No, it may not be groundbreaking advice, but it's still news to many Americans that living ``comme les francaises'' is healthier and more satisfying than everyday supersizing.

Also new this month:

``The Power of Art'' by Simon Schama (Ecco). The cultural historian believes ``great art has dreadful manners'' and here meditates on the question of ``what's art really for.'' He critiques eight masterpieces, one each by an artist he dubs a ``thug,'' including Bernini, Caravaggio, Rembrandt, David, Turner, Van Gogh, Picasso and Rothko.

``Schott's Almanac 2007'' by Ben Schott (Bloomsbury). This quirky twist on the annual almanac, written by a British humorist known for his bestselling books of miscellany, covers such need- to-know cocktail party trivia as who won ``American Idol,'' the finalists for the Bad Sex in Fiction award and the number of reported shark attacks.

``The Smart Money: How the World's Best Sports Bettors Beat the Bookies Out of Millions: A Memoir'' by Michael Konik (Simon & Schuster). Konik recounts his harrowing experiences working for Rick ``Big Daddy'' Matthews, the mastermind behind ``The Brain Trust,'' the biggest sport-gambling syndicate in America, which routinely wagered huge sums of money on a single game and consistently beat the Vegas odds.

``Thomas Jefferson on Wine'' by John Hailman (The University Press of Mississippi). Hailman looks at the oenophile president through his lifelong passion for wine and offers a unique insight into his character, his effort to steer compatriots away from hard liquor and his savvy execution of ``Champagne diplomacy'' while hosting White House dinners.

``The Yellow House: Van Gogh, Gauguin, and Nine Turbulent Weeks in Arles'' by Martin Gayford (Little, Brown). A psychoanalytic portrait (by Bloomberg's London art critic) of the fertile period when the two artists shared a house in the south of France and painted the same subjects, ending with Van Gogh cutting off his ear and giving it to a prostitute.

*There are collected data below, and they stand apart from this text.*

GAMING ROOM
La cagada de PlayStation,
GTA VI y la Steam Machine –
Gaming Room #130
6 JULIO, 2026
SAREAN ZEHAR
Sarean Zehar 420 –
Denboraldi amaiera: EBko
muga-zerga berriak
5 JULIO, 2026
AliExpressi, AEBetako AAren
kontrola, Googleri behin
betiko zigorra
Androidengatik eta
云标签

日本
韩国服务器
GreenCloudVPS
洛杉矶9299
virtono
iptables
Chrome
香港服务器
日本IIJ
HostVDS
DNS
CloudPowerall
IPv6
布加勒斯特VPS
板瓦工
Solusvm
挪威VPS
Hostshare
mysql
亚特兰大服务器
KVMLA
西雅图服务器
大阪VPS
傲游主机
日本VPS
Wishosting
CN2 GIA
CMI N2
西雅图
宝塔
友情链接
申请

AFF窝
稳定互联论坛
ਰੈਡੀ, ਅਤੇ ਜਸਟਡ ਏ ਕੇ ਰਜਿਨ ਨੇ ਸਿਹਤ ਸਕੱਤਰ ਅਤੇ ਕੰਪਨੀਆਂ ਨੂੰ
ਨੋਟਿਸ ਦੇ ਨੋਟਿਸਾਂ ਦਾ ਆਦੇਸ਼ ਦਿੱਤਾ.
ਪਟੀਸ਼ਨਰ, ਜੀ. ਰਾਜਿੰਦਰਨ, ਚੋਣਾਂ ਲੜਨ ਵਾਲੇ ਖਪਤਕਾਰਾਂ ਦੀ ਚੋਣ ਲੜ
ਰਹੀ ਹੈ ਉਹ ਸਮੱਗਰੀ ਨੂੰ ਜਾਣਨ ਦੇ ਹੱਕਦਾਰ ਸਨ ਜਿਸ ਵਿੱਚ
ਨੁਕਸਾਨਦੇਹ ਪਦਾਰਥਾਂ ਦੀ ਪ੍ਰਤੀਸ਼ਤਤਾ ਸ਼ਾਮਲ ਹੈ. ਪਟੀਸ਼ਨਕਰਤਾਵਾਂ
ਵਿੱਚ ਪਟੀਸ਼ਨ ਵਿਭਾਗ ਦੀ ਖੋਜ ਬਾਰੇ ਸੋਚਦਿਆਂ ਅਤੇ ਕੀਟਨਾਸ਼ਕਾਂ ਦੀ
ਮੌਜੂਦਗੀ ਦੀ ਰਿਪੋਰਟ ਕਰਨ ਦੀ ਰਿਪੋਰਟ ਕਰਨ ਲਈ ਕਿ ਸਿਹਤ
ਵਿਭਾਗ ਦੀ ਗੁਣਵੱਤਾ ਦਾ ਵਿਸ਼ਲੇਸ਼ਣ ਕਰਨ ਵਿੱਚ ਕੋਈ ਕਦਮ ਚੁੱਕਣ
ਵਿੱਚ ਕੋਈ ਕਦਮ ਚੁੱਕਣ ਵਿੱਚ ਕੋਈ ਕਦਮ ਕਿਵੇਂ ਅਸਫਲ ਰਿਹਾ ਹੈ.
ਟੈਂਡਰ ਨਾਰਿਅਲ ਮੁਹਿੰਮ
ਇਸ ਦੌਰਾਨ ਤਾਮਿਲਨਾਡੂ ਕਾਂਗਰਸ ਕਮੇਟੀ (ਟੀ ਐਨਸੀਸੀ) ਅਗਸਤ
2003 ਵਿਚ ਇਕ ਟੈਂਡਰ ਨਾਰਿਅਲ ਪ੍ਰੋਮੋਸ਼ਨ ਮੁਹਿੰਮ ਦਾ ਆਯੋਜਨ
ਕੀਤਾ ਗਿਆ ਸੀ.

``A Star Is Found: Our Adventures Casting Some of Hollywood's Biggest Movies'' by Janet Hirshenson and Jane Jenkins. A dishy look into the lives of casting directors from two of the top star makers in the business, credited with discovering Tom Cruise, Leonardo DiCaprio and Meg Ryan, among many others.

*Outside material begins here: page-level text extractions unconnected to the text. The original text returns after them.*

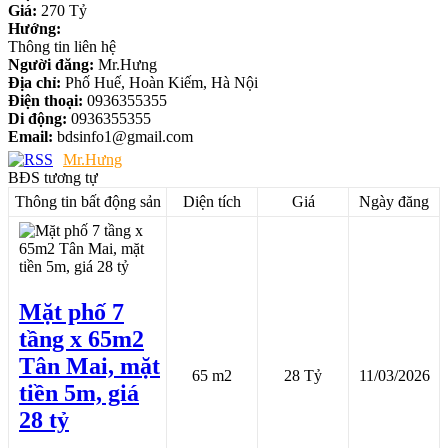
Giá:
270 Tỷ
Hướng:
Thông tin liên hệ
Người đăng:
Mr.Hưng
Địa chỉ:
Phố Huế, Hoàn Kiếm, Hà Nội
Điện thoại:
0936355355
Di động:
0936355355
Email:
bdsinfo1@gmail.com
Mr.Hưng
BĐS tương tự
Thông tin bất động sản
Diện tích
Giá
Ngày đăng
Mặt phố 7
tầng x 65m2
Tân Mai, mặt
65 m2
28 Tỷ
11/03/2026
tiền 5m, giá
28 tỷ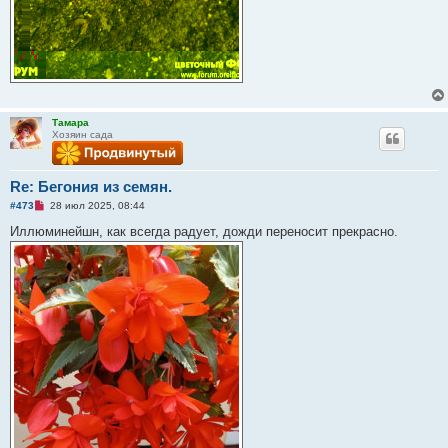
Тамара
Хозяин сада
Re: Бегония из семян.
Н
#473
28 июл 2025, 08:44
е
п
Иллюминейшн, как всегда радует, дожди переносит прекрасно.
р
о
ч
и
т
а
н
н
о
е
с
о
о
б
щ
е
н
и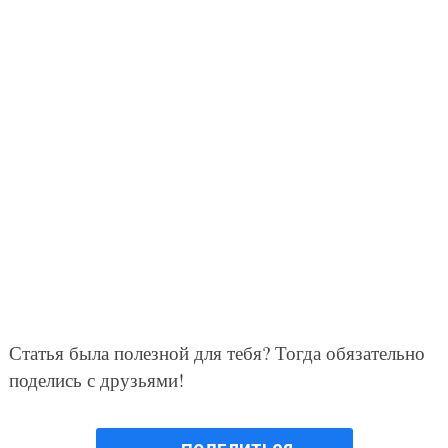
Статья была полезной для тебя? Тогда обязательно
поделись с друзьями!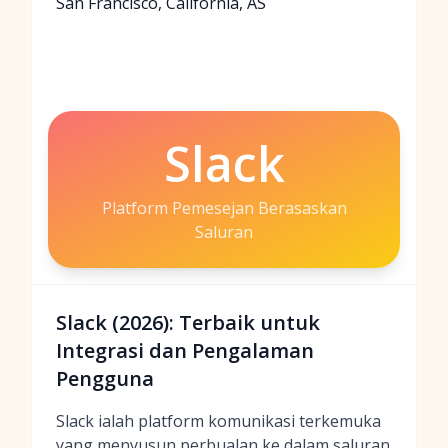
San Francisco, California, AS
Slack
Platform Pemesejan Berasaskan
Saluran
Slack (2026): Terbaik untuk
Integrasi dan Pengalaman
Pengguna
Slack ialah platform komunikasi terkemuka
yang menyusun perbualan ke dalam saluran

``Monopoly: The World's Most Famous Game -- and How It Got That Way'' by Philip E. Orbanes (Da Capo). Monopoly started out as a teaching tool for economics class and now has sold more than 200 million copies. Orbanes outlines how this American game, inspired by J.P. Morgan, has had pervasive influence on our culture and the world's understanding of wealth creation.

``Theories of Everything: Selected, Collected and Health- Inspected Cartoons by Roz Chast, 1978-2006'' by Roz Chast (Bloomsbury). More than 400 pages of cartoons, many in color, from the New Yorker magazine mainstay whose anxiety-prone subjects are plagued by a catalog of modern neuroses.

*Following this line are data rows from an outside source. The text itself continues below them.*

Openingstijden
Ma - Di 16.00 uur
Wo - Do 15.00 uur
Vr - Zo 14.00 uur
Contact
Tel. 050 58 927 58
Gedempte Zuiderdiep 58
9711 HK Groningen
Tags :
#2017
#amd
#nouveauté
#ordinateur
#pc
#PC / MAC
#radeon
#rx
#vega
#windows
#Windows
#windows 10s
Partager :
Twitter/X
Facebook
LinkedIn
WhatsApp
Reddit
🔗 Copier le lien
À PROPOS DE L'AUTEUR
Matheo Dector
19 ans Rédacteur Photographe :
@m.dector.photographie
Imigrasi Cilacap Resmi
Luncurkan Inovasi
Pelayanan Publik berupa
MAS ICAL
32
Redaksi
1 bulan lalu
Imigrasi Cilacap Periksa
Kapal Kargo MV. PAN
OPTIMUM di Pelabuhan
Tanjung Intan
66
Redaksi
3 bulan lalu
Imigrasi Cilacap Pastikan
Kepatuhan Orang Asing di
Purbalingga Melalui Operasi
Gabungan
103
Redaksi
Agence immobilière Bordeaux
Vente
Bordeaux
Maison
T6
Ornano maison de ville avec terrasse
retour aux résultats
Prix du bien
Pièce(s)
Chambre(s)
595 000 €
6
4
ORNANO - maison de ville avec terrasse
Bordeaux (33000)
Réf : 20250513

``Dunhill by Design'' by Nick Foulkes (Flammarion). A GQ writer's beautifully illustrated history of Alfred Dunhill's influence on men's fashion, from 1890 to the present day, spans his early innovative products for Edwardian motorists, the move into specialized accessories such as watches and writing instruments, and the company's recent foray into leather goods and clothing.